= GOAL OF THE EXERCISE =
Omitting every picture, copy the lines from the one that contains "売れたSUVに…新型でもないのになぜ？ 人気の秘密を探" through the last line of the records below, exactly and with nothing added.

---------- EXERCISE MATERIAL

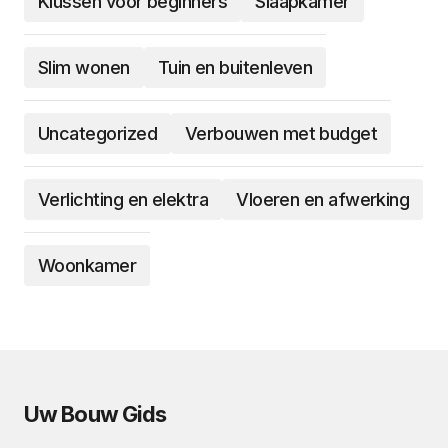
Klussen voor beginners
Slaapkamer
Slim wonen
Tuin en buitenleven
Uncategorized
Verbouwen met budget
Verlichting en elektra
Vloeren en afwerking
Woonkamer
Uw Bouw Gids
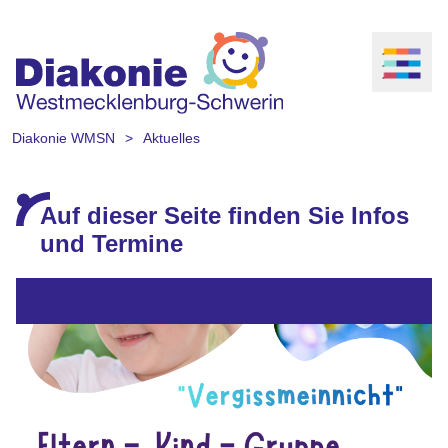
Diakonie WMSN
Aktuelles
Auf dieser Seite finden Sie Infos
und Termine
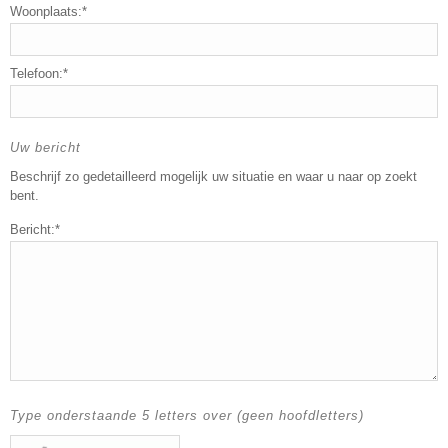
Woonplaats:*
Telefoon:*
Uw bericht
Beschrijf zo gedetailleerd mogelijk uw situatie en waar u naar op zoekt
bent.
Bericht:*
Type onderstaande 5 letters over (geen hoofdletters)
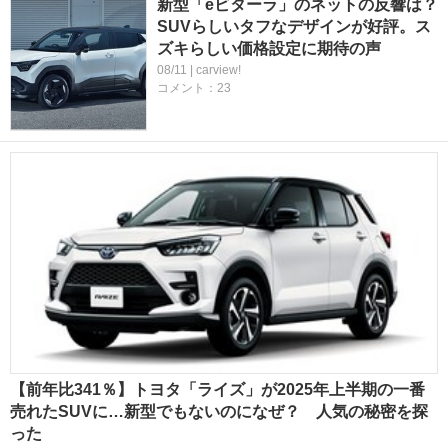
新型「eビターラ」のネットの反響は？
SUVらしいタフなデザインが好評。ス
ズキらしい価格設定に期待の声
08/11 | carview!
コメント：23
【前年比341％】トヨタ「ライズ」が2025年上半期の一番
売れたSUVに…新型でもないのになぜ？ 人気の秘密を探
った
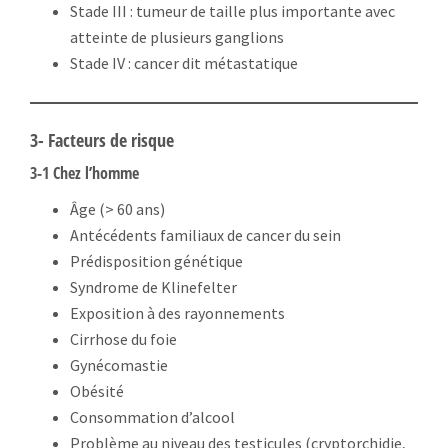
Stade III : tumeur de taille plus importante avec
atteinte de plusieurs ganglions
Stade IV : cancer dit métastatique
3- Facteurs de risque
3-1 Chez l’homme
Âge (> 60 ans)
Antécédents familiaux de cancer du sein
Prédisposition génétique
Syndrome de Klinefelter
Exposition à des rayonnements
Cirrhose du foie
Gynécomastie
Obésité
Consommation d’alcool
Problème au niveau des testicules (cryptorchidie,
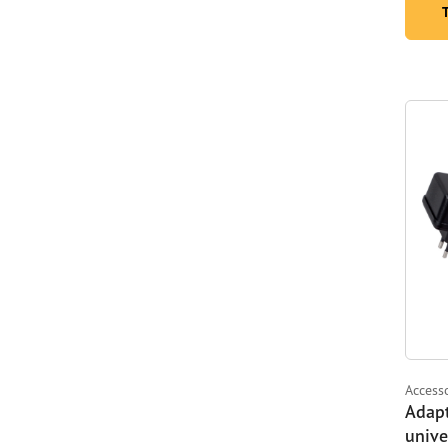
Access
Adapt
unive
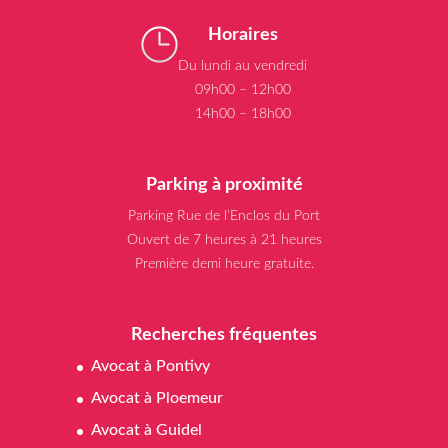
Horaires
Du lundi au vendredi
09h00 – 12h00
14h00 – 18h00
Parking à proximité
Parking Rue de l’Enclos du Port
Ouvert de 7 heures à 21 heures
Première demi heure gratuite.
Recherches fréquentes
Avocat à Pontivy
Avocat à Ploemeur
Avocat à Guidel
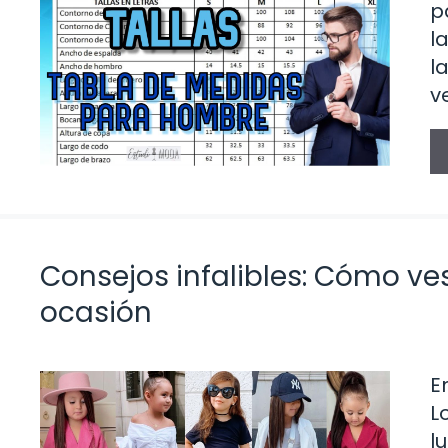
p
l
l
v
Consejos infalibles: Cómo ves
ocasión
E
L
l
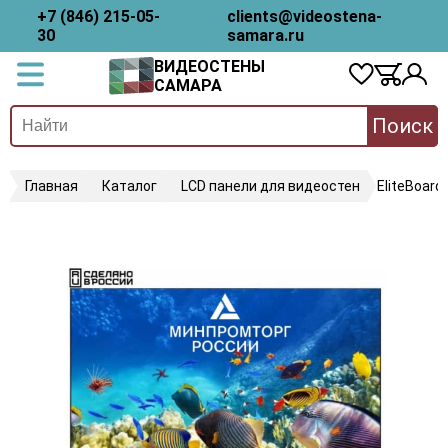
+7 (846) 215-05-
clients@videostena-
30
samara.ru
ВИДЕОСТЕНЫ
САМАРА
Поиск
Главная
Каталог
LCD панели для видеостен
EliteBoard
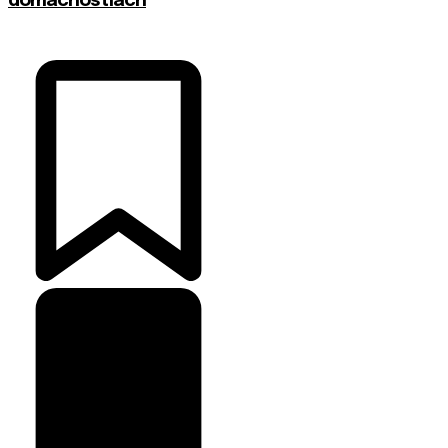
domácnostiach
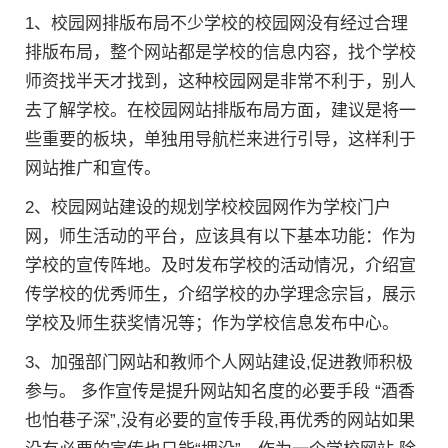
1、校园网排版布局不少学校的校园网没有经过合理
排版布局，整个网站都是学校的信息内容，找个学校
师资找半天才找到，这种校园网是非常不利于，别人
去了解学校。在校园网站排版布局方面，建议是将一
些重要的板块，单独用导航栏来进行引导，这样利于
网站推广和宣传。
2、校园网站建设的规划学校校园网作为学校门户
网，师生活动的平台，应该具有以下基本功能：作为
学校的宣传阵地。及时发布学校的活动情况，介绍宣
传学校的优秀师生，介绍学校的办学理念宗旨，展示
学校及师生获奖情况等；作为学校信息发布中心。
3、加强部门网站和教师个人网站建设,促进教师积极
参与。 多作宣传是提升网站知名度的必要手段 “酒香
也怕巷子深”,没有必要的宣传手段,再优秀的网站如果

--------------------

= WRITTEN RESPONSE =
売れたSUVに…新型でもないのになぜ？ 人気の秘密を探
った
Stade III : tumeur de taille plus importante avec
atteinte de plusieurs ganglions
Stade IV : cancer dit métastatique
3- Facteurs de risque
3-1 Chez l’homme
Âge (> 60 ans)
Antécédents familiaux de cancer du sein
Prédisposition génétique
Syndrome de Klinefelter
Exposition à des rayonnements
Cirrhose du foie
Gynécomastie
Obésité
Consommation d’alcool
Problème au niveau des testicules (cryptorchidie,
Access
Adapt
unive
Horaires
Du lundi au vendredi
09h00 – 12h00
14h00 – 18h00
Parking à proximité
Parking Rue de l’Enclos du Port
Ouvert de 7 heures à 21 heures
Première demi heure gratuite.
Recherches fréquentes
Avocat à Pontivy
Avocat à Ploemeur
Avocat à Guidel
p
l
l
v
Consejos infalibles: Cómo ves
ocasión
E
L
l
+7 (846) 215-05-
clients@videostena-
30
samara.ru
ВИДЕОСТЕНЫ
САМАРА
Поиск
Главная
Каталог
LCD панели для видеостен
EliteBoard
domácnostiach
1、校园网排版布局不少学校的校园网没有经过合理
排版布局，整个网站都是学校的信息内容，找个学校
师资找半天才找到，这种校园网是非常不利于，别人
去了解学校。在校园网站排版布局方面，建议是将一
些重要的板块，单独用导航栏来进行引导，这样利于
网站推广和宣传。
2、校园网站建设的规划学校校园网作为学校门户
网，师生活动的平台，应该具有以下基本功能：作为
学校的宣传阵地。及时发布学校的活动情况，介绍宣
传学校的优秀师生，介绍学校的办学理念宗旨，展示
学校及师生获奖情况等；作为学校信息发布中心。
3、加强部门网站和教师个人网站建设,促进教师积极
参与。 多作宣传是提升网站知名度的必要手段 “酒香
也怕巷子深”,没有必要的宣传手段,再优秀的网站如果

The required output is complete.